One medium red onion (approx 110g/4oz) – chopped medium fine.
Mix all the chopped ingredients together well – tossing them in using two large forks is the easiest way. (Or use your hands – your best tool – but make sure they don’t have cuts or it stings like hell.) Then cover and refrigerate. Make it 2-3 hours before the meal if you can, as the tastes start to blend and mellow – improving after an hour or two of being mixed together. Take it out of the fridge about half an hour before your meal – so that it’s not too cold to taste. Put it back immediately after everyone has finished and it will easily last 5 days – if it’s not all eaten by then.
My fruity French dressing – for 1 quantity: (you will need 3-4 quantities for the rainbow salad recipe above to get a good coating – or again according to taste.)
6 tablespoons of oil – I use extra virgin olive oil for this particular recipe – but in my usual dressing – which everyone always wants the recipe for – I normally use  2/3rds walnut or hazelnut oil, and 1/3rd avocado oil as they are chock full of good nutrients . That would be a bit expensive in this recipe though – as it needs lots of dressing – and the cabbage etc. would mask the lovely nutty flavour to some extent.
2 good tablespoons of runny honey – (I use Ben Colchester’s fantastic organic honey – made on the bog beside Johnstown and Urlingford in Co.
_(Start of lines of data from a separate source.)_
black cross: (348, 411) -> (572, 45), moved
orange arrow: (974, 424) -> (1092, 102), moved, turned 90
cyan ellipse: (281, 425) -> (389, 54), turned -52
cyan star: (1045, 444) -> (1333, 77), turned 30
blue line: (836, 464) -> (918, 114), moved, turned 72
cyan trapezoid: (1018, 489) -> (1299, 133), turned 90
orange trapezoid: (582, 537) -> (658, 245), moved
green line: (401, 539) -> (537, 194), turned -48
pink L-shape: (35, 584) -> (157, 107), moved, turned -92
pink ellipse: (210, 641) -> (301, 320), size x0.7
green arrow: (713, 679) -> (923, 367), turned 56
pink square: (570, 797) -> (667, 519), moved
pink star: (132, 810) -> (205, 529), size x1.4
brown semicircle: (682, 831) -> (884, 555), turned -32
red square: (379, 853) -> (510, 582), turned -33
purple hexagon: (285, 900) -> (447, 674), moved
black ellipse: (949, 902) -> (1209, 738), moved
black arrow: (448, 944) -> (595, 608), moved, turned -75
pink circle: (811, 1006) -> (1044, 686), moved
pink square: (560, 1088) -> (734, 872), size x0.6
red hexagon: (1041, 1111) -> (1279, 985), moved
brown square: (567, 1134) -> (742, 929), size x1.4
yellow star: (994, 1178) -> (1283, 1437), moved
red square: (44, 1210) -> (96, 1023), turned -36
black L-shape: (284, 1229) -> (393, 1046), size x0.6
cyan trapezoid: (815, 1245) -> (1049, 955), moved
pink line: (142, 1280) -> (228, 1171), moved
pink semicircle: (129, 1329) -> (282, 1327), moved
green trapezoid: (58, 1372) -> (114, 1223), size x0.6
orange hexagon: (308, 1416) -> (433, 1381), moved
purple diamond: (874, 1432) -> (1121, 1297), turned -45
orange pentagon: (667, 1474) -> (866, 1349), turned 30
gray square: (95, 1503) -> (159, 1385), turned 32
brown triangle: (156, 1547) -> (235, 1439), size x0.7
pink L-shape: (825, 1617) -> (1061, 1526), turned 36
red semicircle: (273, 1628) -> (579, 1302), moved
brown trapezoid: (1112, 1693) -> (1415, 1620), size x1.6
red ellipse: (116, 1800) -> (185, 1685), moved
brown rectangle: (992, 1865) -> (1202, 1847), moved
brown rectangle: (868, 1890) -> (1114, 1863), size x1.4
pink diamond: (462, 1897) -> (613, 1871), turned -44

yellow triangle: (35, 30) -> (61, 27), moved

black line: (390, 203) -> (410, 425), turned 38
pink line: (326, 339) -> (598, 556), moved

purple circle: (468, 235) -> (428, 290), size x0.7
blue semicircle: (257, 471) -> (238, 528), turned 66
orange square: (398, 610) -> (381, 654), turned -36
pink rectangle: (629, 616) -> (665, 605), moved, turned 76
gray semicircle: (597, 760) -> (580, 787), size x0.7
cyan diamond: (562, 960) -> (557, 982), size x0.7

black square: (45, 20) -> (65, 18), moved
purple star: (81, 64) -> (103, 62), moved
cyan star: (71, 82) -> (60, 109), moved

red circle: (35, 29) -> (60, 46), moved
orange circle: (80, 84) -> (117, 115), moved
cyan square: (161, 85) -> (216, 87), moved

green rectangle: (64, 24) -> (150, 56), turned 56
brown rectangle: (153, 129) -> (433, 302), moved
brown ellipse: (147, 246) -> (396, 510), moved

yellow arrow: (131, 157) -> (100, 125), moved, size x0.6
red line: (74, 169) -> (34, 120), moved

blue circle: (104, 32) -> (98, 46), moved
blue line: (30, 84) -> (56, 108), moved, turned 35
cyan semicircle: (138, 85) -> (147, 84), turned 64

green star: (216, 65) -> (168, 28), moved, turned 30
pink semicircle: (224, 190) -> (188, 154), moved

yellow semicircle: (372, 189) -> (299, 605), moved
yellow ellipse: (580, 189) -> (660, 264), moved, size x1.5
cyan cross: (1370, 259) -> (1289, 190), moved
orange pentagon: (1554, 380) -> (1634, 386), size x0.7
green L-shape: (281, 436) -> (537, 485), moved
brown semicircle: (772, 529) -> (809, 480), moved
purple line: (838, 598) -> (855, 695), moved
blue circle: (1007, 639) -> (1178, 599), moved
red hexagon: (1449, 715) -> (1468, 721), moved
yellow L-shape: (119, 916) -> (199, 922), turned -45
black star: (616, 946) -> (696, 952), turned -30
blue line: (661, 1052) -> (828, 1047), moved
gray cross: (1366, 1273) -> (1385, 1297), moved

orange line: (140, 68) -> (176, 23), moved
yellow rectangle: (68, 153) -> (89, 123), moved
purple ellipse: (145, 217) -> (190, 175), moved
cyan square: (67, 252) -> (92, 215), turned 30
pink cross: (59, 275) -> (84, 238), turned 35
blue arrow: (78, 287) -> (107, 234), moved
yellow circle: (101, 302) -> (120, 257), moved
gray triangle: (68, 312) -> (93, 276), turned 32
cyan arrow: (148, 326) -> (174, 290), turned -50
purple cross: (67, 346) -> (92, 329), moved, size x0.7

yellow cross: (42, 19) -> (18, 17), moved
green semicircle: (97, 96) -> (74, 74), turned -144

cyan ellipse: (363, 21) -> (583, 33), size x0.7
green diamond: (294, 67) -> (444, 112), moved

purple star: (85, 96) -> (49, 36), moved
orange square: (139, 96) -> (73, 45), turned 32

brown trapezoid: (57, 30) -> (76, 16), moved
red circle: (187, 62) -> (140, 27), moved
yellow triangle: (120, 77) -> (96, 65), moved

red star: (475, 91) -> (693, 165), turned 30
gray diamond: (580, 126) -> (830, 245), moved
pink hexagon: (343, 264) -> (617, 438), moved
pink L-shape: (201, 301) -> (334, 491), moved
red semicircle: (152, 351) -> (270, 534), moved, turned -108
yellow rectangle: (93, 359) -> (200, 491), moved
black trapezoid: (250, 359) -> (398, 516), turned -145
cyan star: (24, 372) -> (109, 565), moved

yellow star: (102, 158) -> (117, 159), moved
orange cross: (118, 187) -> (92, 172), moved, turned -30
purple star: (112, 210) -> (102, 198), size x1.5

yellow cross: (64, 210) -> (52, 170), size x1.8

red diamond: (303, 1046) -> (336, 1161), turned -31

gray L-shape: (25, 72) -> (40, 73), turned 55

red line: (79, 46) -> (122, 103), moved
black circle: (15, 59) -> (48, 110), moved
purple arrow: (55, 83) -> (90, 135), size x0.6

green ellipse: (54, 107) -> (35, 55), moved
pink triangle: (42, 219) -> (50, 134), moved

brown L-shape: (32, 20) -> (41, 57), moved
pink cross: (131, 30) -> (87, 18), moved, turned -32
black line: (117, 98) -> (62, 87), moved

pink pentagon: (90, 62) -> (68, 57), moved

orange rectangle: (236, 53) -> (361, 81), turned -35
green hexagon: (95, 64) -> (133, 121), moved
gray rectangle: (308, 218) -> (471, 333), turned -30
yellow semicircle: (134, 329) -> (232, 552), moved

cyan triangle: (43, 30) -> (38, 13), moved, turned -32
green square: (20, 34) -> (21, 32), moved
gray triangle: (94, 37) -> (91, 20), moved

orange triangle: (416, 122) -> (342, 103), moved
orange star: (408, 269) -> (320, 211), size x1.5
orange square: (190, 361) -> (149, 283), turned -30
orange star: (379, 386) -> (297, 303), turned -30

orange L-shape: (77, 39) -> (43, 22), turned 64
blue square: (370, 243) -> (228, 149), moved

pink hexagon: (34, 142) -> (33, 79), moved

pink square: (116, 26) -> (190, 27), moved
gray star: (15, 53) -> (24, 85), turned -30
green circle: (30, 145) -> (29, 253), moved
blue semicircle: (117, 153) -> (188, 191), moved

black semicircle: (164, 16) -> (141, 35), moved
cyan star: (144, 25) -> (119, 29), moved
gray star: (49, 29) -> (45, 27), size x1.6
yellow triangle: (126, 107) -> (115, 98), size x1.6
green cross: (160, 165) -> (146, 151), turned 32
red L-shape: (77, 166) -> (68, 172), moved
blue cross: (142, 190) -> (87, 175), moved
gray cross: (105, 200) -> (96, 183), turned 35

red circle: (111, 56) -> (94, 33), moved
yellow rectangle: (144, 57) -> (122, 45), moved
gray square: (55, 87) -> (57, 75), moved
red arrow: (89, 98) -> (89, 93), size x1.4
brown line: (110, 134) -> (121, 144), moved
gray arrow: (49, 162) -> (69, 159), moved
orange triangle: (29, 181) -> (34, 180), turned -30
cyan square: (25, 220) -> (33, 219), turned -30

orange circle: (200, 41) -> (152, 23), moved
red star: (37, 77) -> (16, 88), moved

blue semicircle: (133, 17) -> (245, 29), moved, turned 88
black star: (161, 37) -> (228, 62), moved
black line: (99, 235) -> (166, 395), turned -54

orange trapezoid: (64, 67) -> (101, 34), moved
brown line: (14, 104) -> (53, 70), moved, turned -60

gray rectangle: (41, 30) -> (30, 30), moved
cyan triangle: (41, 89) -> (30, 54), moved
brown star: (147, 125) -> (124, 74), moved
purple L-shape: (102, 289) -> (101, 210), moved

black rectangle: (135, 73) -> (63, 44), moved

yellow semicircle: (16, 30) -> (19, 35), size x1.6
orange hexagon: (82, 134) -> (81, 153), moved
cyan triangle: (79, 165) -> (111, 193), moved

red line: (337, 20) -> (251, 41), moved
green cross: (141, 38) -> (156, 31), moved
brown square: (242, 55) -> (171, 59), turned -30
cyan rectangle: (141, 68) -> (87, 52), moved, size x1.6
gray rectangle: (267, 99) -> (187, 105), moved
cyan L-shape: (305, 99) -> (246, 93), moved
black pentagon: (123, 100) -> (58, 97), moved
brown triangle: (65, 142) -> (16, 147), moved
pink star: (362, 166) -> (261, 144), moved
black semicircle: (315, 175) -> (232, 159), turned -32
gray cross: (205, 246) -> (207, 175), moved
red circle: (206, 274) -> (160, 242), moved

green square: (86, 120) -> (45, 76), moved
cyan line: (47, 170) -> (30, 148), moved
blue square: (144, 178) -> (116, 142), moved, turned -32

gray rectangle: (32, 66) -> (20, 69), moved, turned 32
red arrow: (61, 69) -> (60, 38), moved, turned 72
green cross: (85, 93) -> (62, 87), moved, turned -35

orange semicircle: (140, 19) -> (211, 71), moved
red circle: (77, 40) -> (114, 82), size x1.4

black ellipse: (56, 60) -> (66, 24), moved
Kilkenny – (I have an organic friend who swears he can tell exactly which wild flowers the bees were foraging on when producing any particular jar!)
1 & 1/2 tablespoons organic cider vinegar
Half a tablespoon of aged balsamic vinegar – (if you don’t have good stuff then use all cider vinegar as really cheap balsamic is usually disgustingly acid!)
A generous pinch of sea salt and several grinds of organic black pepper. If you’ve only ever tried ordinary non-organic – I promise you organic is sensational – an aromatic revelation!

Mix all the ingredients together really well – if you’re only making one quantity then a small jam jar is handy to just shake it up in – but when making this larger amount for the ‘Rainbow’ salad – I tend to throw all the dressing ingredients into the blender, then pour into the salad bowl and gradually add all the salad ingredients as they’re chopped, tossing them in as I go. Make slightly less dressing than you think you’ll need – you can always make more at the end if you think there’s not quite enough. There’s nothing worse than an overdressed salad! (or an overdressed anything come to that!)